In such cases, using annotations, and having a plugin that automatically appends them in the faces-config file is a better solution.

Also, using annotations make it possible to have a JSF project with no faces-config.xml file.
So forcing such project to have an xml file just for the navigation rules would make little sense.

I think the user should be able to decide by himself where to use annotations.
Preventing him to use annotations for navigation rules only because we could argue it's not good programmation seems a little too inquisitorial -- and in some cases just wrong.

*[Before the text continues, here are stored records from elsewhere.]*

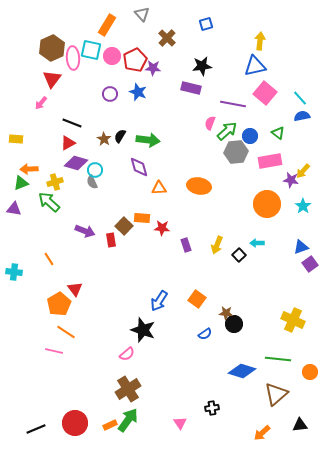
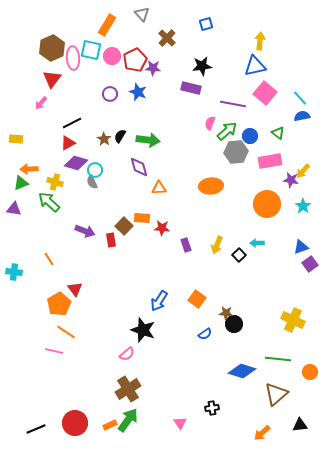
black line at (72, 123): rotated 48 degrees counterclockwise
yellow cross at (55, 182): rotated 35 degrees clockwise
orange ellipse at (199, 186): moved 12 px right; rotated 15 degrees counterclockwise
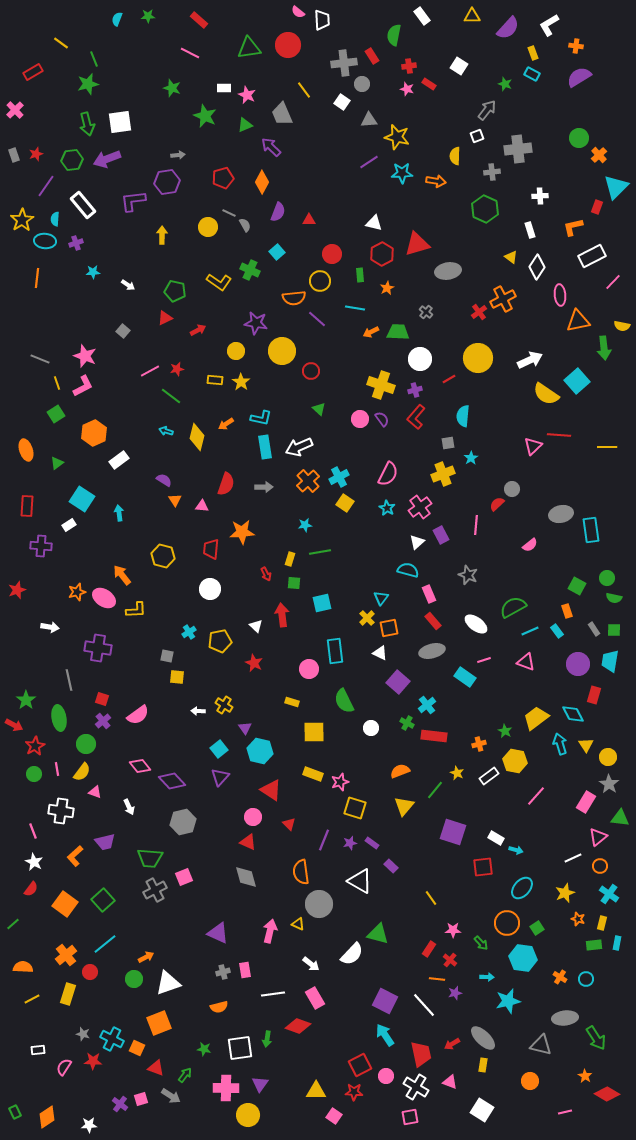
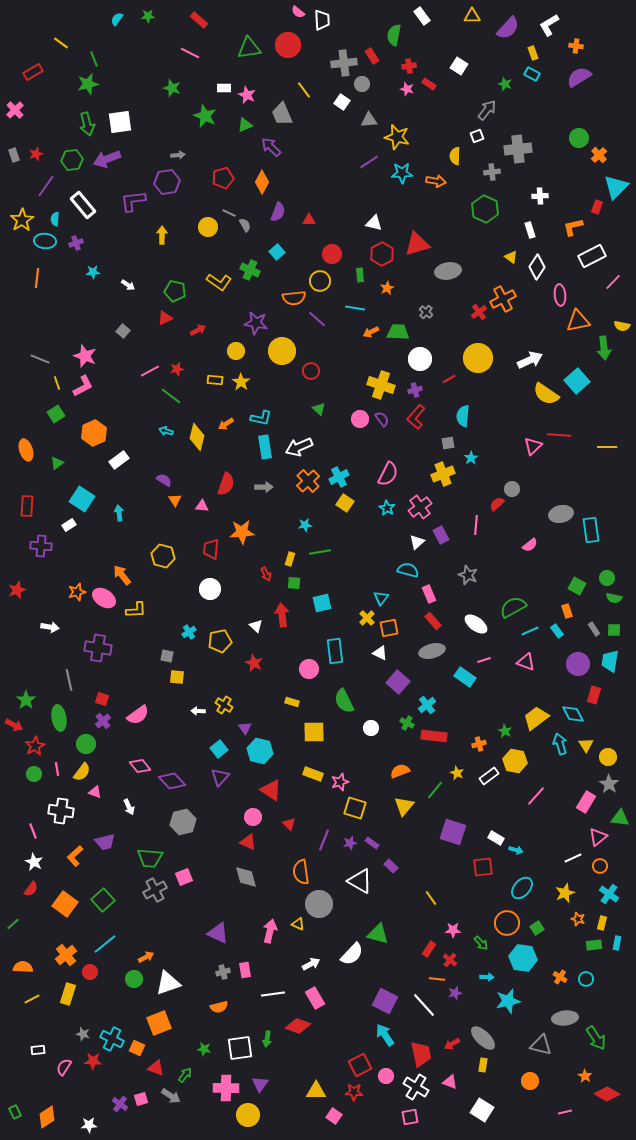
cyan semicircle at (117, 19): rotated 16 degrees clockwise
white arrow at (311, 964): rotated 66 degrees counterclockwise
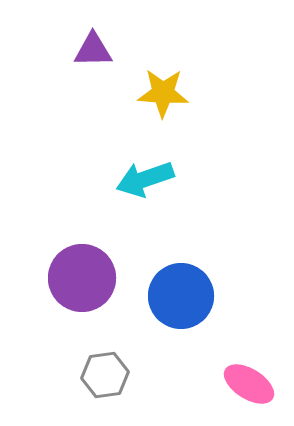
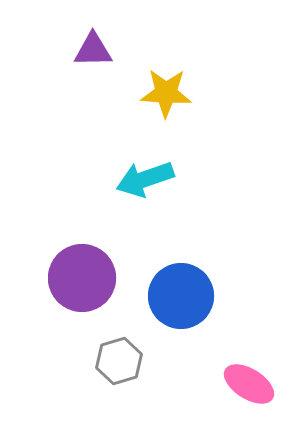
yellow star: moved 3 px right
gray hexagon: moved 14 px right, 14 px up; rotated 9 degrees counterclockwise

Just one last work comparing the plugin approach to the Shale-Tiger one :
One problem with annotations is that usually it's harder to debug.
For example I use annotations with hibernate, and it makes debugging a little harder as it's not always that clear what configuration gets generated.
With the plugin, you can both have the plugin control the configuration for you at compile time, and see the generated faces-config.xml.
One good example of that is if you have two beans with a similar name. Without the plugin, in a large faces-config xml file it could be hard to spot, and with Shale-Tiger, you would get the error at deployment time.

Finally, in the prototype plugin we did, you can either have everything in annotations (and no faces-config.xml), or have a faces-config.xml faces with a market that tells the plugin where to add the annotations related configuration.

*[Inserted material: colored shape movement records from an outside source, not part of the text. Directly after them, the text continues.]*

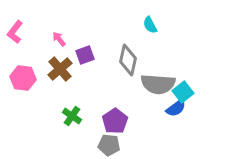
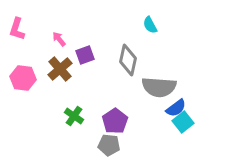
pink L-shape: moved 2 px right, 3 px up; rotated 20 degrees counterclockwise
gray semicircle: moved 1 px right, 3 px down
cyan square: moved 30 px down
green cross: moved 2 px right
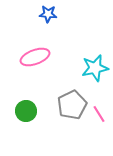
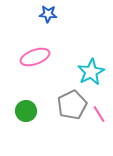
cyan star: moved 4 px left, 4 px down; rotated 16 degrees counterclockwise
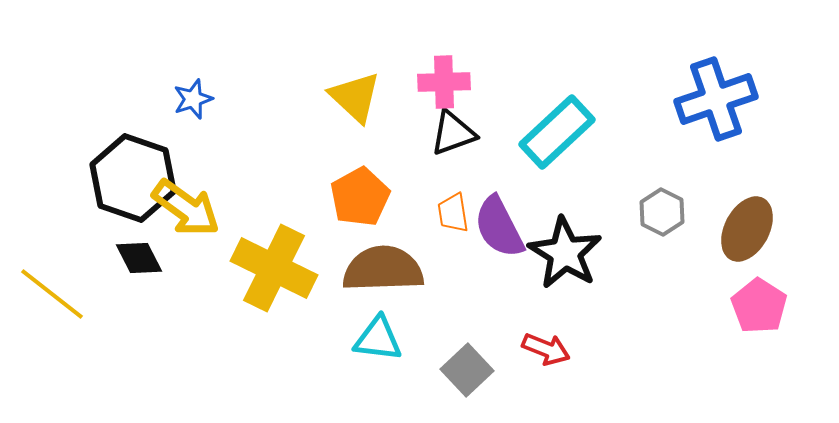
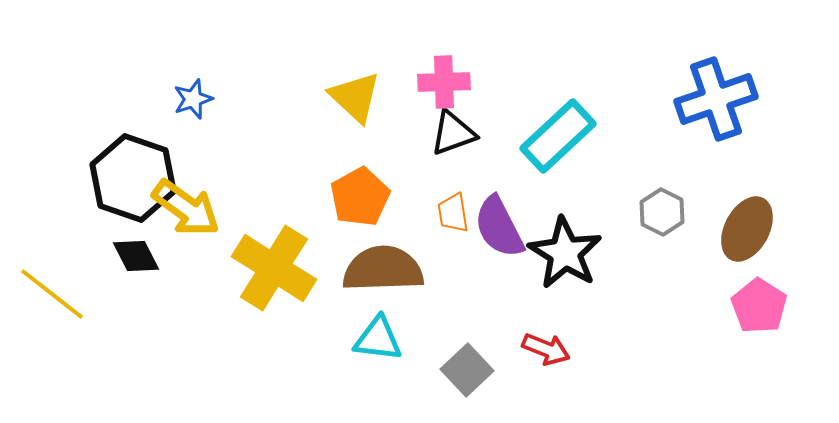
cyan rectangle: moved 1 px right, 4 px down
black diamond: moved 3 px left, 2 px up
yellow cross: rotated 6 degrees clockwise
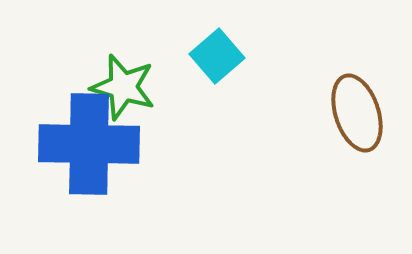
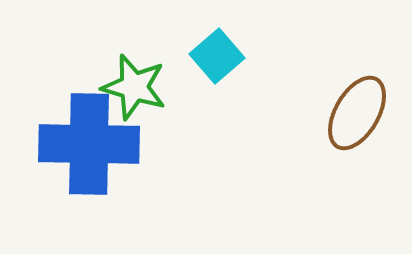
green star: moved 11 px right
brown ellipse: rotated 48 degrees clockwise
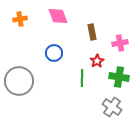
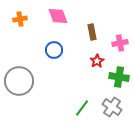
blue circle: moved 3 px up
green line: moved 30 px down; rotated 36 degrees clockwise
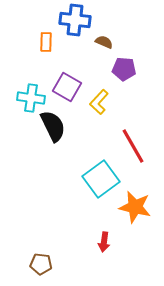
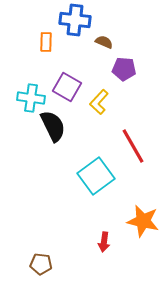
cyan square: moved 5 px left, 3 px up
orange star: moved 8 px right, 14 px down
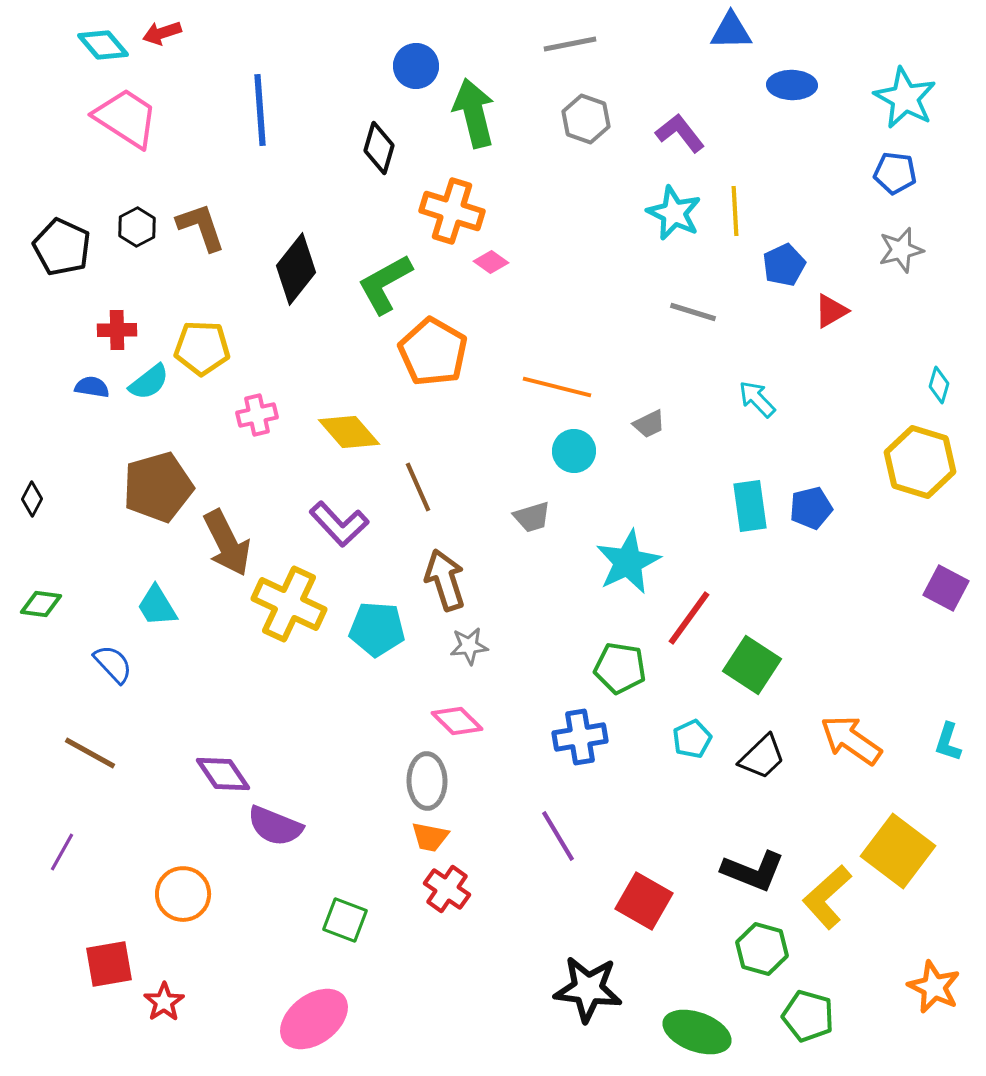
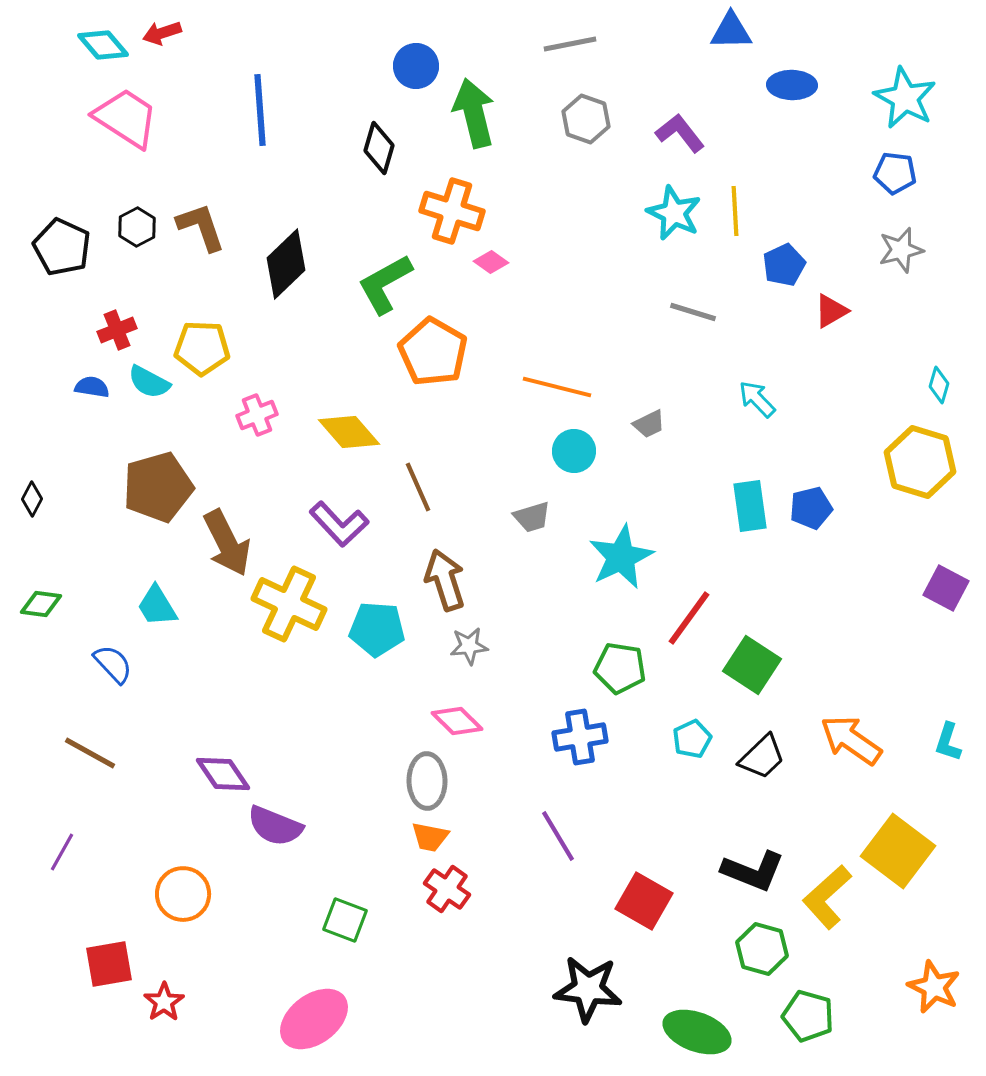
black diamond at (296, 269): moved 10 px left, 5 px up; rotated 8 degrees clockwise
red cross at (117, 330): rotated 21 degrees counterclockwise
cyan semicircle at (149, 382): rotated 66 degrees clockwise
pink cross at (257, 415): rotated 9 degrees counterclockwise
cyan star at (628, 562): moved 7 px left, 5 px up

Sorry for this long email, and I hope we can soon agree on this "sandbox 1.5" so that we can share that code/plugin with you all.

Sylvain.

On Mon, 2006-03-27 at 10:52 -0800, Craig McClanahan wrote:
On 3/27/06, Gary VanMatre <[EMAIL PROTECTED]> wrote:
 
But, I don't agree that navigation rules should be implemented with annotations.

I agree with Gary on this.

My general philosophy is that annotations make sense when they represent configuration information that affects how you actually code something.  In JSF, the classic example is managed beans.  What scope you put them in has an impact on the code you write (request scope beans do not have to care about thread safety, but session/application scope beans do, and you will likely want to ensure that session scope beans are Serializable).  Having the scope setting separated from the source code risks accidental or innocent mismatches if someone changes the scope setting without thinking through the implications on the code.

In EJB, you see similar sorts of issues around the transaction model that is used.

Regarding navigation rules, I personally believe that action methods should report "what happened" (i.e. logical outcomes), not "go here next".  Given that philosophy, you should be able to change the navigation rules without modifying the code.  Ergo, navigation rules should not be implemented in annotations (and they are not in Shale :-).